Schill-Partei und FDP zittern

Nach dem Schill-Rauswurf wählt Hamburgs Bürgerschaft heute einen neuen Innensenator. Vielleicht müssen die Hamburger aber auch am 9. November ein neues Landesparlament wählen. Denn eine Mehrheit des Mitte-rechts-Senats ist unsicher

Abweichler gab es immer – selbst bei der Installation des Schill-Senats 2001

aus Hamburg SVEN-MICHAEL VEIT

Letzte Reihe, hinten rechts, Sessel Nr. 81 – das ist der neue Amtssitz von Ronald Schill im Plenarsaal der Hamburger Bürgerschaft. Doch niemand weiß, ob er morgen dort Platz nehmen wird, wenn es darum geht, seinen Parteifreund Dirk Nockemann zu seinem Nachfolger als Innensenator zu wählen und damit den Fortbestand der Rechtskoalition in der Hansestadt zu sichern. Wobei das mit den Freundschaften nicht mehr so weit her ist: Seit seinem Erpressungsversuch gegen den Ersten Bürgermeister Ole von Beust (CDU) vor zwei Wochen ist der Rechtspopulist selbst in der eigenen Partei zur Persona non grata geworden.

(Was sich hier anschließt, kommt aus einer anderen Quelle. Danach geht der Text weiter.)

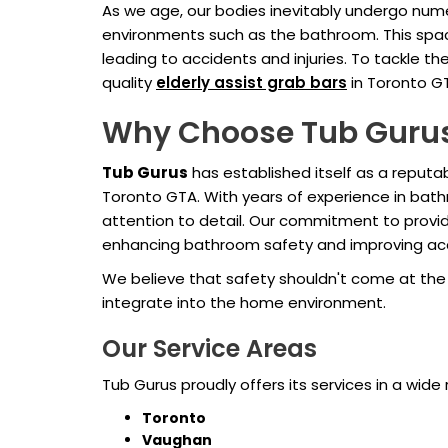
As we age, our bodies inevitably undergo nume
environments such as the bathroom. This space,
leading to accidents and injuries. To tackle
quality
elderly assist grab bars
in Toronto G
Why Choose Tub Guru
Tub Gurus
has established itself as a repu
Toronto GTA. With years of experience in bat
attention to detail. Our commitment to providi
enhancing bathroom safety and improving acces
We believe that safety shouldn't come at the e
integrate into the home environment.
Our Service Areas
Tub Gurus proudly offers its services in a wide 
Toronto
Vaughan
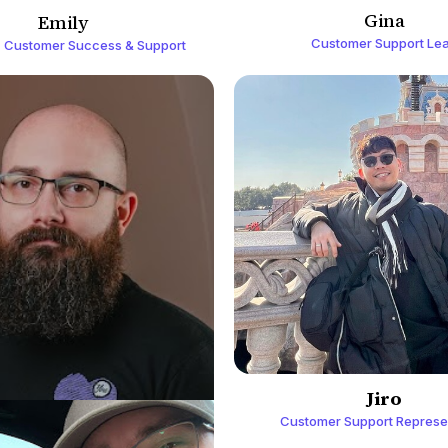
Gina
Emily
Customer Support Le
 Customer Success & Support
Jiro
Customer Support Represe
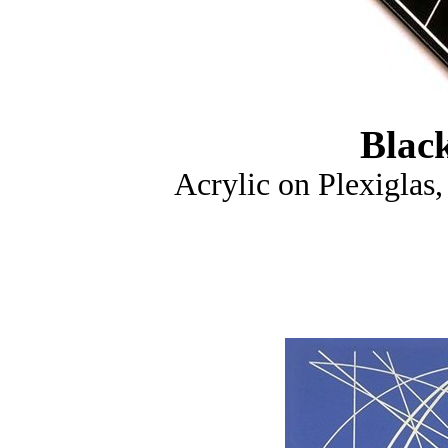
Blac
Acrylic on Plexiglas,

Und dennoch gilt die Wahl Nockemanns nicht als gesichert. 64 zu 57 lautet das Mandatsverhältnis zwischen Regierungskoalition aus CDU, Schill-Partei und FDP gegenüber der rot-grünen Opposition. Und Abweichler gab es schon immer: Selbst bei der Installation des Beust-Schill-Lange-Senats am 30. Oktober 2001 fehlten diesem drei Stimmen aus dem eigenen Lager.

In zahlreichen Einzelgesprächen wurden in dieser Woche deshalb Abgeordnete der Schill-Partei und der CDU, die als Wackelkandidaten gelten, von ihren Fraktionschefs auf Linie eingeschworen. Denn wenn der Wahlakt schief geht, wird es Neuwahlen an der Elbe geben – voraussichtlich am 9. November.

Die hätten einzig die Grünen nicht zu fürchten, deren massive Verluste vor zwei Jahren ausschlaggebend für den rot-grünen Machtwechsel im Hamburger Rathaus waren. Umfragen zufolge liegen sie wieder in den gewohnten Höhen von 13 bis 16 Prozent, der logische Koalitionspartner SPD pendelt in der Mitte der 30-Prozent-Margen: Eine gemeinsame Mehrheit wäre möglich.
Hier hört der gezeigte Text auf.